March soybean futures closed at USD9.65 ½, up 20 ½ cents, November soybean futures at USD9.41, up 19 cents; March soymeal futures at USD283.90, up USD3.90; March soy oil futures at 38.95, up 111 points. Spec funds have been selling beans lately as the harvest in Brazil gathers pace, and are heavily short. A fourth steadier session in a row seems to have got a few nervous, prompting some short-covering. Some marketeers also point to a very strong seasonal trend towards the market bottoming in February, the so-called John Deere low, which may also be promoting some buying despite record production in the pipeline from South America.


March corn futures finished at USD3.67 ¼, up 5 ¾ cents, and May corn futures at USD3.79, up 5 ¾ cents. Spillover strength from beans and wheat helped corn, as did a weak dollar and strong crude oil. Weekly export inspections were up about 5 million bushels from last year, and accumulated exports are about 7 million bushels ahead of last year at this time. A lack of farmer selling and some lingering uncertainty that the USDA's January crop production report may have been overstated for corn also provided some underlying support.

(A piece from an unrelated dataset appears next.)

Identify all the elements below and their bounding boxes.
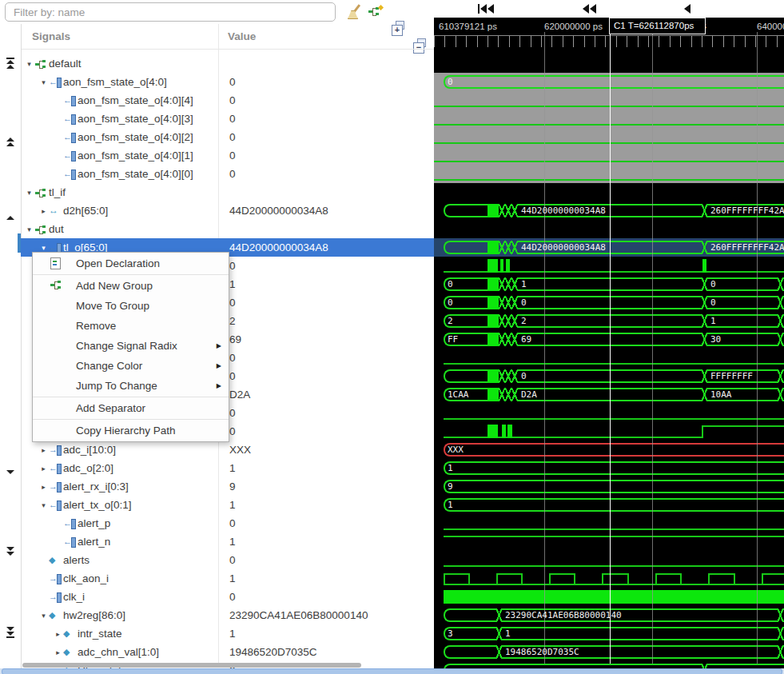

March CBOT wheat futures closed at USD5.05, up 18 ½ cents; March KCBT wheat futures at USD5.12 ½, up 18 cents; March MGEX wheat futures at USD5.20 ½, up 16 cents. These were the biggest daily gains of the year so far for wheat as a weak dollar and firmer outside markets boosted prices from the off, as too did a more optimistic mood in equities. ABARE lowered their forecast for the 2009/10 Australian wheat crop to 21.7 MMT down from 22 MMT in December. Wheat inspections for export were at 15.982 million bushels, that implies that US exports this marketing year will reach around 816 million bushels, some 9 million short of the existing export target.